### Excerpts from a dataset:
--- START ---

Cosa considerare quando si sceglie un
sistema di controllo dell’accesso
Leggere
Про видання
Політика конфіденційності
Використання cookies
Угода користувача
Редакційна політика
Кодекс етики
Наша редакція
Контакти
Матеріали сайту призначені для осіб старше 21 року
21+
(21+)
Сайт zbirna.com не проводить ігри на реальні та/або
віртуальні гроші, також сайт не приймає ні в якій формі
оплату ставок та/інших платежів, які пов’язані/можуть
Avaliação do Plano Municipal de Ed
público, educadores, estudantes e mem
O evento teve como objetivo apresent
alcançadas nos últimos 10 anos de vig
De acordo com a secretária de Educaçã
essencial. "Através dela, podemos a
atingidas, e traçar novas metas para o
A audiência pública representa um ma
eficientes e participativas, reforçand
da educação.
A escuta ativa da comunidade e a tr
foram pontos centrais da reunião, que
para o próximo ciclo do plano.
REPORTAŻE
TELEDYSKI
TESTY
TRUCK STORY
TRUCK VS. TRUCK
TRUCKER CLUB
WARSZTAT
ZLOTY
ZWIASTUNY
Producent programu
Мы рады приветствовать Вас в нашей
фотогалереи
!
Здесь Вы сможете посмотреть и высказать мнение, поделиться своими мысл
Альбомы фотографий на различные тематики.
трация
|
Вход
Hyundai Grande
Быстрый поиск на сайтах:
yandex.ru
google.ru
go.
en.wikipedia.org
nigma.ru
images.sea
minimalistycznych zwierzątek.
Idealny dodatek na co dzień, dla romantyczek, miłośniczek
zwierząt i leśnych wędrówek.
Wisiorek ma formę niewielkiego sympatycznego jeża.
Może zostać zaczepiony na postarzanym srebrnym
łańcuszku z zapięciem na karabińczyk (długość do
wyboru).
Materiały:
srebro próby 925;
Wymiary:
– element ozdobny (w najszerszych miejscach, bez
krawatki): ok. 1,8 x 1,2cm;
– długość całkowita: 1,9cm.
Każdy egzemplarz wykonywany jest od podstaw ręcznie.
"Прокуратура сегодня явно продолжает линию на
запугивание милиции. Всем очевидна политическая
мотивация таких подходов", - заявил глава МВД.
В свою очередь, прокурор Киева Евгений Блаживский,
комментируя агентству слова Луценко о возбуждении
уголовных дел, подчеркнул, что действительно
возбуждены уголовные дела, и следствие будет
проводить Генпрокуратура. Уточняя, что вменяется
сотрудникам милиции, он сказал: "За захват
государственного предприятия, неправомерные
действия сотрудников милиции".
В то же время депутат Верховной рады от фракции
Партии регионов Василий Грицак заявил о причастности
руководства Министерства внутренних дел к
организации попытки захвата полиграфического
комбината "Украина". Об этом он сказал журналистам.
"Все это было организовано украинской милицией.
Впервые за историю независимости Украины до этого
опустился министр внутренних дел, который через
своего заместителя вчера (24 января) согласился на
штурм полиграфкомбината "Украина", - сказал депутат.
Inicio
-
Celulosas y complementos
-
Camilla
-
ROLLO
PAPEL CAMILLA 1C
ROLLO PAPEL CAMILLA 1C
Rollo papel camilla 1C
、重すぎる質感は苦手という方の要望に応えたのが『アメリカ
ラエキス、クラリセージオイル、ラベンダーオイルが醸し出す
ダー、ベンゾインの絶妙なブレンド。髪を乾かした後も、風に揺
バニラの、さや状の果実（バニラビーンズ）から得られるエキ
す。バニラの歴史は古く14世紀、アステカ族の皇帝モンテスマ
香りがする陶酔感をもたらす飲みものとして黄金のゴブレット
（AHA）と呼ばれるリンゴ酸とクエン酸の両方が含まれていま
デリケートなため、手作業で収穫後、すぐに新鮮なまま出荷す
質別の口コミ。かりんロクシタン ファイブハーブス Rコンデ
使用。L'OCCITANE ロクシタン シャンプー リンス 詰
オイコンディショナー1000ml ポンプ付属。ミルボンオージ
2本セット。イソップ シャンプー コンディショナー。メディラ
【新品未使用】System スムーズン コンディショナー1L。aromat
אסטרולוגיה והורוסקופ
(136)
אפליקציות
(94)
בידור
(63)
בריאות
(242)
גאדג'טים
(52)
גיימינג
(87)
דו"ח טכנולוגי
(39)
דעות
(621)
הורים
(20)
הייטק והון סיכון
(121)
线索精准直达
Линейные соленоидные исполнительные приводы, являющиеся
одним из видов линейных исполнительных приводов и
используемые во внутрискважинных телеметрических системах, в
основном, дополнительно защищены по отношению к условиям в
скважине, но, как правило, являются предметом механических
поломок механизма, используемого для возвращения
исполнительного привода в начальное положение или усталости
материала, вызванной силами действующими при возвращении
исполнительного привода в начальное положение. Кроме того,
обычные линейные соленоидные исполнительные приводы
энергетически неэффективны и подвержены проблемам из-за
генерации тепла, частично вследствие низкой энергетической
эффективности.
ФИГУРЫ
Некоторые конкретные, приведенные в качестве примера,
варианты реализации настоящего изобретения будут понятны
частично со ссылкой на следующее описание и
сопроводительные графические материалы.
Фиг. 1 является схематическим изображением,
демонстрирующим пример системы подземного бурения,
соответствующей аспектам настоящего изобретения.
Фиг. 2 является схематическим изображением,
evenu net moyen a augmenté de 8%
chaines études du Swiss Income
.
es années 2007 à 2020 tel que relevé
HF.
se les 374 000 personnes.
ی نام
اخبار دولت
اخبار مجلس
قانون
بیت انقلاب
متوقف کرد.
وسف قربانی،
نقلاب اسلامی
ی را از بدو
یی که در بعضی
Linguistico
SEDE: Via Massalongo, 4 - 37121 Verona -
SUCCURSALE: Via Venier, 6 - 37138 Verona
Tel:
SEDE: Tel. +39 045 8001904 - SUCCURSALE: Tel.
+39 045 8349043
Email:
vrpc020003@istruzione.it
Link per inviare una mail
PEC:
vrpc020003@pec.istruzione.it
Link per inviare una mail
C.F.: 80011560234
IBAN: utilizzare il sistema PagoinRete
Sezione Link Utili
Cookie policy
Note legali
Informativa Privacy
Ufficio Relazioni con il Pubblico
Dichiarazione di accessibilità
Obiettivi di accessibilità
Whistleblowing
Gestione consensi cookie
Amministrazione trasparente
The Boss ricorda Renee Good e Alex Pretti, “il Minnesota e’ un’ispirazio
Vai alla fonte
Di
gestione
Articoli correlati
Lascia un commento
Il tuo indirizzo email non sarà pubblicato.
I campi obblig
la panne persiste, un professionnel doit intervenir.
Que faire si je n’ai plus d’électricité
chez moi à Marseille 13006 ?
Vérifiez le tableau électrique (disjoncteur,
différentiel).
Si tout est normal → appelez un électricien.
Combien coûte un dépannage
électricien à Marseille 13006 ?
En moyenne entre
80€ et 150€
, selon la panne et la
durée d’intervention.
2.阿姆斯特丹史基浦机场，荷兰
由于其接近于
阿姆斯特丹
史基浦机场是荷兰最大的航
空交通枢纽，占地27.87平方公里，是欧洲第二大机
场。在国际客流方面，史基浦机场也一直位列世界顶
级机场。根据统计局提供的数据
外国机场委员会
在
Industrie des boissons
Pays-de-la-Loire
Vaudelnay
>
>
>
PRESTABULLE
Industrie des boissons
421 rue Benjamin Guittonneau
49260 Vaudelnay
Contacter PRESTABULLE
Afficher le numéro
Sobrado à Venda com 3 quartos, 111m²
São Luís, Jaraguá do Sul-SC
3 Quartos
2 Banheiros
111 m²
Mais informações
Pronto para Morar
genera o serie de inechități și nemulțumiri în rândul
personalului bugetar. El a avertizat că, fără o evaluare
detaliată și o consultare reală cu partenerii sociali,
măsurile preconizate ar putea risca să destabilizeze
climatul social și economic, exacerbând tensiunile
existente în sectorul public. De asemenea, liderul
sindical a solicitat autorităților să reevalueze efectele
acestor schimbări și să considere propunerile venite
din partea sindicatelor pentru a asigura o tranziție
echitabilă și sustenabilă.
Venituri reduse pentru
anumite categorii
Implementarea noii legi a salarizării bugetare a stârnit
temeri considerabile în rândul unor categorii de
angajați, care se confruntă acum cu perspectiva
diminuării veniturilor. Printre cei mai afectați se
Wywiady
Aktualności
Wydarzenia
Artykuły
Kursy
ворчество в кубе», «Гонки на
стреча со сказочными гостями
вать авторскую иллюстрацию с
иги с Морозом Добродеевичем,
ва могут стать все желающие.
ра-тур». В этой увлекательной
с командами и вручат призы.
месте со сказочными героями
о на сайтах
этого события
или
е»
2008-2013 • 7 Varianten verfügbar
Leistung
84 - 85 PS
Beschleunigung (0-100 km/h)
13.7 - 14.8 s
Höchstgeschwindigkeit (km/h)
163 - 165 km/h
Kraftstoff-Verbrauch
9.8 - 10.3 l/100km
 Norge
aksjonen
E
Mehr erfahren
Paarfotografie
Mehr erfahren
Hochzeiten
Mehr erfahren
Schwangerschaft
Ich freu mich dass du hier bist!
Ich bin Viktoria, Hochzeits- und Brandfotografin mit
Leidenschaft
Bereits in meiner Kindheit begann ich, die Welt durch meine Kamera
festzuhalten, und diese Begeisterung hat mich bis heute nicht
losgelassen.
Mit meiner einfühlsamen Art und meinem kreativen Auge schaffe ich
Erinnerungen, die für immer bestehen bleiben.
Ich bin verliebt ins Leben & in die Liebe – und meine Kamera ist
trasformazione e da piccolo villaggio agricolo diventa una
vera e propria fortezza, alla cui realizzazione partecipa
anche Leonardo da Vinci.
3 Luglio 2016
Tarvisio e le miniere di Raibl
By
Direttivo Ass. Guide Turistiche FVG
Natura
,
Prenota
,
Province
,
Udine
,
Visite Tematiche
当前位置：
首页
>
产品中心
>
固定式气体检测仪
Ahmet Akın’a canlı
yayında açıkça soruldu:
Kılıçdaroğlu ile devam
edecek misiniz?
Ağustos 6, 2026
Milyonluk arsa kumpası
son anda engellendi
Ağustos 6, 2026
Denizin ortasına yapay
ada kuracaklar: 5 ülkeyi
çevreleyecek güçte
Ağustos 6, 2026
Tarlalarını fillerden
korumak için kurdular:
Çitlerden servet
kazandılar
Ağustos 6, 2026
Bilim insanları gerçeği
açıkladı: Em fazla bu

--- END ---

### What needs to be done:
Your answer should consist of the lines above that hold the word "mich", copied exactly.

### Task solution:
Ich freu mich dass du hier bist!
festzuhalten, und diese Begeisterung hat mich bis heute nicht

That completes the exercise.